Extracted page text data
===============
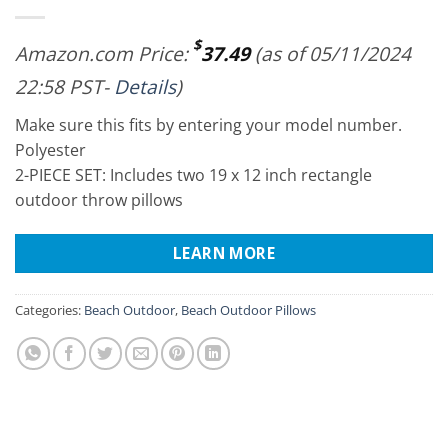
$
Amazon.com Price:
37.49
(as of 05/11/2024
22:58 PST-
Details
)
Make sure this fits by entering your model number.
Polyester
2-PIECE SET: Includes two 19 x 12 inch rectangle
outdoor throw pillows
LEARN MORE
Categories:
Beach Outdoor
,
Beach Outdoor Pillows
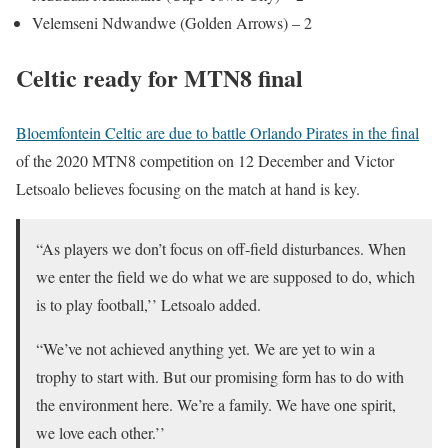
Velemseni Ndwandwe (Golden Arrows) – 2
Celtic ready for MTN8 final
Bloemfontein Celtic are due to battle Orlando Pirates in the final
of the 2020 MTN8 competition on 12 December and Victor
Letsoalo believes focusing on the match at hand is key.
“As players we don’t focus on off-field disturbances. When
we enter the field we do what we are supposed to do, which
is to play football,’’ Letsoalo added.
“We’ve not achieved anything yet. We are yet to win a
trophy to start with. But our promising form has to do with
the environment here. We’re a family. We have one spirit,
we love each other.’’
===============
Only the pictures are to be excluded; all other parts of the records above are to be given exactly.

$
Amazon.com Price:
37.49
(as of 05/11/2024
22:58 PST-
Details
)
Make sure this fits by entering your model number.
Polyester
2-PIECE SET: Includes two 19 x 12 inch rectangle
outdoor throw pillows
LEARN MORE
Categories:
Beach Outdoor
,
Beach Outdoor Pillows
Velemseni Ndwandwe (Golden Arrows) – 2
Celtic ready for MTN8 final
Bloemfontein Celtic are due to battle Orlando Pirates in the final
of the 2020 MTN8 competition on 12 December and Victor
Letsoalo believes focusing on the match at hand is key.
“As players we don’t focus on off-field disturbances. When
we enter the field we do what we are supposed to do, which
is to play football,’’ Letsoalo added.
“We’ve not achieved anything yet. We are yet to win a
trophy to start with. But our promising form has to do with
the environment here. We’re a family. We have one spirit,
we love each other.’’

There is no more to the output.